Munoz reportedly left the scene with two hostages — whose names have not yet been released by the authorities. He then called in threats to police — including to one officer on his personal cell phone.

Around 7 a.m. officials also received reports that Munoz was speeding through city streets, firing shots outside of his vehicle and throwing objects out the window as he drove. At one point Munoz stopped the vehicle and opened the trunk, exposing a male and female inside. Officers say the trunk was closed by one of the hostages when Munoz sped away from the pursuing officers.

That chase lasted approximately an hour. During one point Munoz drove near Gateway Elementary School. Shortly before 8 a.m., officials engaged Sierra Sands Unified School District officials who immediately locked down all campuses, and sent automated telephone and e-mail notifications the parents that a shooter was on the loose, that children already at school would not be released and that children not yet at school should not be dropped off.

In the meantime Munoz had fled south on Highway 395, pursued by multiple officers — primarily from the Kern County Sheriff’s Office.

He reportedly continued firing shots outside of his car, as well as through the back seat toward the victims in the trunk.

Officers say that Munoz continued to fire at oncoming motorists and to drive into oncoming traffic.

Around 8 a.m. Munoz stopped his vehicle about 8 miles north of Highway 58 to again fire into the trunk. When pursuing officers approached, Munoz apparently began firing on them. Officers and deputies returned fire.

Munoz was allegedly struck multiple times by KCSO Lt. Mike Scott, Deputy Brad Bays and Deputy James Webb.

The male and female hostages were airlifted to Antelope Valley Hospital. Both are in critical condition, but expected to survive their injuries.

Munoz was pronounced dead at the scene.

Munoz was apparently posting to Facebook during the ordeal. His page has subsequently been taken down, but screen captures reveal posts that threaten specific officers by name, and complain that he “got tired of cops [lying] and putting me in jail.”

The estranged mother of his children is also named in one of the posts made during the morning incidents. The News Review has not attempted to contact the family of Munoz in the wake of the tragedy, but reports indicate the mother of his children had recently separated from him because of his drug abuse.

While dozens of witnesses have come forward to report their shock, terror and confusion, others have expressed relief that the impact was not broader.

“It’s difficult to be prepared for an event like this, because there is no way to predict human behavior in these situations,” said SSUSD Assistant Superintendent of Human Resources Ernie Bell, who handled the logistics of Friday’s lockdown for SSUSD.

“We think there is always room for improvement, and we met with leadership on Friday to debrief and identify ways to better communicate with staff and parents, but overall I think it worked well.”

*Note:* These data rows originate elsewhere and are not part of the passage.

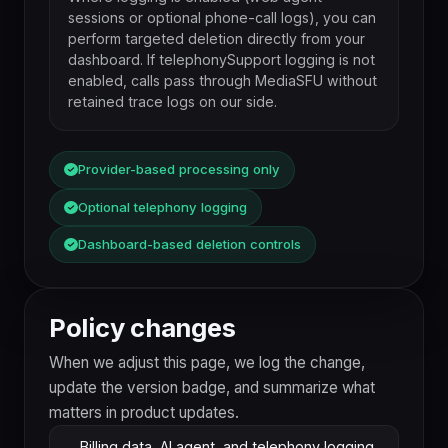
sessions or optional phone-call logs), you can
perform targeted deletion directly from your
dashboard. If telephonySupport logging is not
enabled, calls pass through MediaSFU without
retained trace logs on our side.
Provider-based processing only
Optional telephony logging
Dashboard-based deletion controls
Policy changes
When we adjust this page, we log the change,
update the version badge, and summarize what
matters in product updates.
Billing data, AI agent, and telephony logging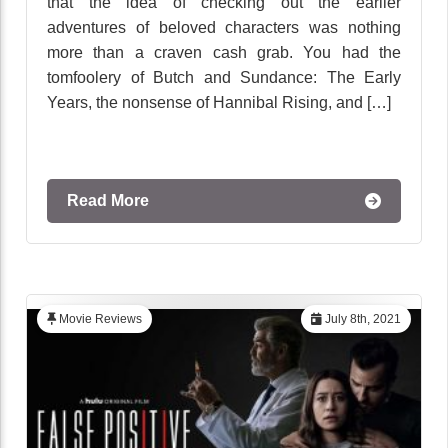
that the idea of checking out the earlier
adventures of beloved characters was nothing
more than a craven cash grab. You had the
tomfoolery of Butch and Sundance: The Early
Years, the nonsense of Hannibal Rising, and […]
Read More
Movie Reviews
July 8th, 2021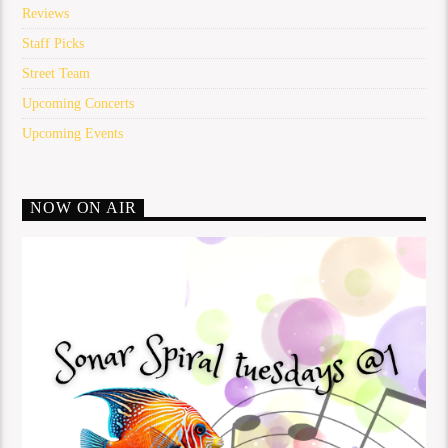
Reviews
Staff Picks
Street Team
Upcoming Concerts
Upcoming Events
NOW ON AIR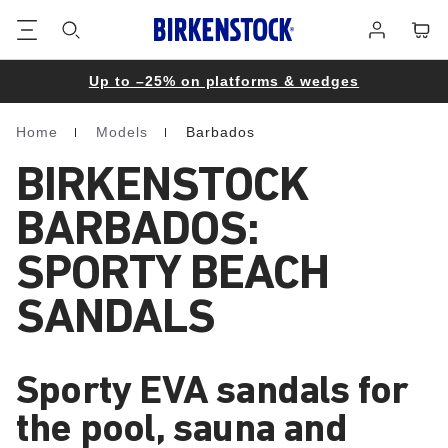
Footer
Cart
Log
in
Up to –25% on platforms & wedges
Home
Models
Barbados
Homepage
BIRKENSTOCK
BARBADOS:
SPORTY BEACH
SANDALS
Sporty EVA sandals for
the pool, sauna and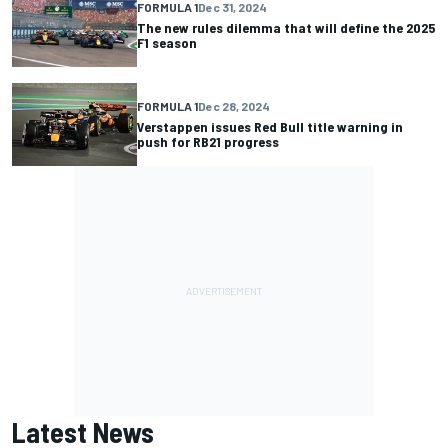
FORMULA 1
Dec 31, 2024
The new rules dilemma that will define the 2025
F1 season
FORMULA 1
Dec 28, 2024
Verstappen issues Red Bull title warning in
push for RB21 progress
Latest News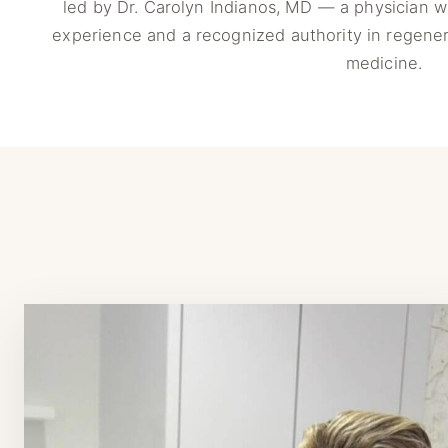
led by Dr. Carolyn Indianos, MD — a physician wi
experience and a recognized authority in regener
medicine.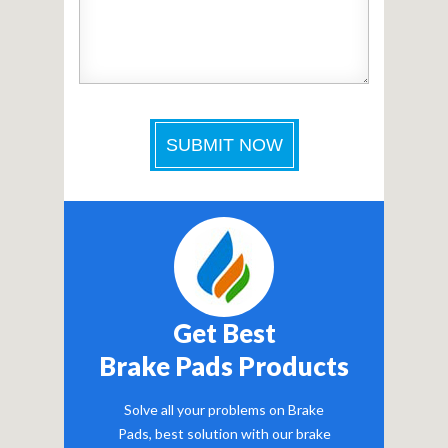
Get Best
Brake Pads Products
Solve all your problems on Brake
Pads, best solution with our brake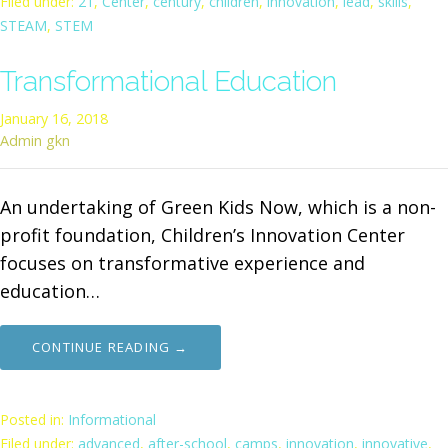
Filed under:
21
,
Center
,
century
,
children
,
innovation
,
lead
,
skills
,
STEAM
,
STEM
Transformational Education
January 16, 2018
Admin gkn
An undertaking of Green Kids Now, which is a non-
profit foundation, Children’s Innovation Center
focuses on transformative experience and
education…
CONTINUE READING →
Posted in:
Informational
Filed under:
advanced
,
after-school
,
camps
,
innovation
,
innovative
,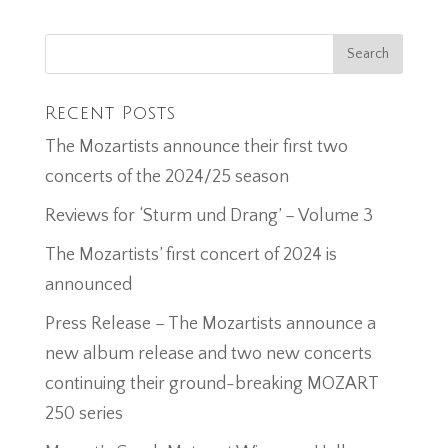
Recent Posts
The Mozartists announce their first two
concerts of the 2024/25 season
Reviews for ‘Sturm und Drang’ – Volume 3
The Mozartists’ first concert of 2024 is
announced
Press Release – The Mozartists announce a
new album release and two new concerts
continuing their ground-breaking MOZART
250 series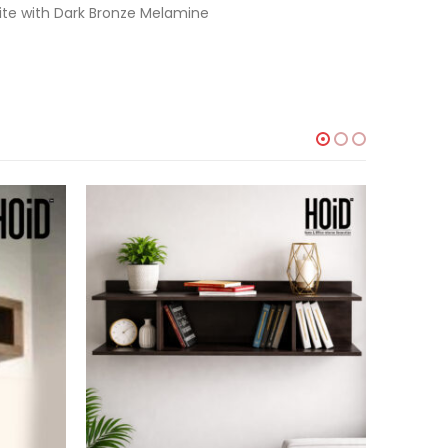
ite with Dark Bronze Melamine
-44%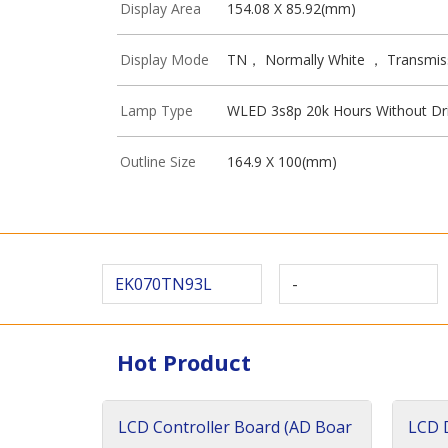
Display Area
154.08 X 85.92(mm)
Display Mode
TN， Normally White ， Transmis
Lamp Type
WLED 3s8p 20k Hours Without Dr
Outline Size
164.9 X 100(mm)
EK070TN93L
-
Hot Product
LCD Controller Board (AD Boar
LCD D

Bell attributed that in part to the capable teachers and staff within the district. “No matter how you prepare for these situations there is always that element of uncertainty, where staff will have to be ready to make decisions on their feet. We think our staff is able to do that quite well.

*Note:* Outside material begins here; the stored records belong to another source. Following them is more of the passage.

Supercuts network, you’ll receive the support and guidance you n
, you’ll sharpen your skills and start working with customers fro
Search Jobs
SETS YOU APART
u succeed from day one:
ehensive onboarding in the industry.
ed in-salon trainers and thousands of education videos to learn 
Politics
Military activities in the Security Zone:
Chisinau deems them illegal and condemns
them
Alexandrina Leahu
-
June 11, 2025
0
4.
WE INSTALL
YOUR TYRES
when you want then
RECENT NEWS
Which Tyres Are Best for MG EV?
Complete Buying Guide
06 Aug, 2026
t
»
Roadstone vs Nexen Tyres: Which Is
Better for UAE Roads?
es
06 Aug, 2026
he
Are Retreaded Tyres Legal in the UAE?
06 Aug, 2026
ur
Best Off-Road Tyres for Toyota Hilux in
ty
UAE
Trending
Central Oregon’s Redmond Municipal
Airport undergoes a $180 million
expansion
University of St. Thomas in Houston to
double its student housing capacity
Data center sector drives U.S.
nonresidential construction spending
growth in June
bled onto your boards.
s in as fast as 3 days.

“I hope we never have to deal with anything like this again, but we are trying to take away every possible lesson from it.”

Two other potential victims, previously removed from the scene, were the children of the two of the victims. One neighbor reported that when it was discovered that the adults were abusing heroin in the dwelling, the children were removed and kept overnight — which kept them out of harm’s way in the initial slaying.

Ridgecrest Police Chief Ron Strand noted that no injuries were reported during the hours Munoz was driving through the streets firing at bystanders.

Protocol dictates that all officers involved in the shooting be placed on administrative leave pending a review of the incident. That investigation was ongoing at press time.

Both RPD (760-499-5100) and KCSO (661-861-3110) have requested anyone with information contact authorities.